As any musician who makes a living on the road knows, you often get to play some pretty shitty dives and The Basin Lounge, a “beer-soaked coffin” down in New Orleans, certainly seems one that lodged in de la Cour’s memory as, to a throaty guitar, piano pumping rock n roller like Jerry Lee and Elvis snorting cocaine he recalls “Blood on the ashtrays sweat on the ground..The green room’s brown, it smells like puke/There’s a poster on the wall “Vote David Duke”. It’s probably not a testimonial.
Over half way in and the nuggets keep coming with Swan Dive (River of Sorrow), an acoustic strummed number about witnessing a suicide (“Joey bounced like a brick from the fourteenth floor window/I watched him go silently all the way down/An angel in free-fall wearing a hospital gown”), again packed with novelist eye details (“The coroner watches the cops laugh at all their own jokes/In a bar ‘cross the street Sinatra is singing/About sitting on rainbows and the world on a string”), the song a desolate reflection on how we’re all “so close to the edge” as he thinks back on a lost love, resigned to a world where “The jukebox is broken and I’m at the bar drinking beer” and how “You can try to go home but you never will find your way back”.
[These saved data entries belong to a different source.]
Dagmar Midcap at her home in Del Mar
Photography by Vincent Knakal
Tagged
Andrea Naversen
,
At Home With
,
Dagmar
Indeed, battling life’s turbulence (“it’s hard to hold a candle in a wind so wild and strong”) is a running thread and it surfaces again on the cello-accompanied From Now On, where life after break-up is one where “the bars have all shut down/The hounds have gone to howlin’/The moon has long skipped town” and “Time drags like an anchor/Through the dark into the dawn”.
I alluded to Guy Clarke influences earlier and these mingle with John Prine for Anderson’s Small Ritual, an affectionate memory of some family black sheep eccentric, whose fix was Peach Schnapps and who was found dead at home “His face was white as snow/In a big blonde wig/Dolly Parton on the radio”. It’s packed with such words of wisdom as “You can wish in one hand and shit in the other”, “Never trust any man/If he don’t have no scars” and “Don’t let the bottle empty/Don’t let it overflow”, ending on a lovely grace note you have to discover for yourself.
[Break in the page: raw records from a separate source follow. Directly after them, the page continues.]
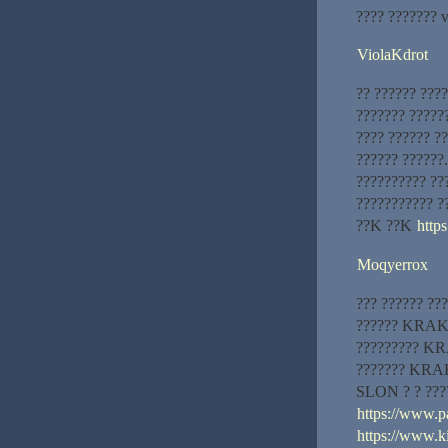
???? ??????? 
ViolaKdrot
?? ?????? ???
??????? ?????
???? ?????? ?
?????? ??????
?????????? ??
??????????? ?
??K ??K
http
Moqyerrox
??? ?????? ???
?????? KRAKEN
????????? KRA
??????? KRAK
SLON ? ? ???
https://www.pa
https://www.k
It ends at its most scouring. The penultimate Harmless Indian Medicine Blues is a raw, stripped back distorted slide howl gothic nightmare (“I woke up screaming from an opium dream/Skeletons were riding in limousines…Bodies were burning in a city on fire/Seven shrikes perched on a razor wire”) with “Vampires of the Confederate dead…crawling like shadows all around my bed” and where a line about flies laying eggs inside your head is probably incentive enough to check anyone into rehab.
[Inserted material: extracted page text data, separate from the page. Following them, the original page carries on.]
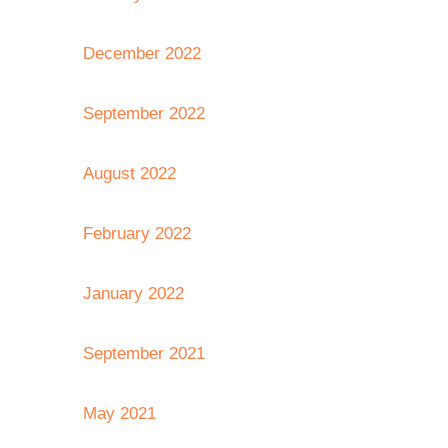
December 2022
September 2022
August 2022
February 2022
January 2022
September 2021
May 2021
And so, finally, there’s the magnificently dark, fingerpicked Nick Cave colours of Valley of the Moon that references both Jack London’s John Barleycorn novel and the concept of white logic, a psychotic state of alcohol-induced wisdom whereby you see the face of death (“the noseless one”) rather than the lies drink tells you and the Chinese philosopher’s Chuang Tzu’s musing on whether he is a man dreaming of being a butterfly or a butterfly dreaming of being a man dreaming of being a butterfly. The nihilistic self-loathing closing line about how “man’s a monkey on his dunghill” a nod to the ancient Greek assertion that (as also mentioned in Joseph Andrews) is from where we came. Thankfully de la Cour emerged clean and sober, his writing strengthened by his journey, but while a little light at the end of the album’s tunnel might have been welcomed, there’s darkness here you will want to immerse yourself in.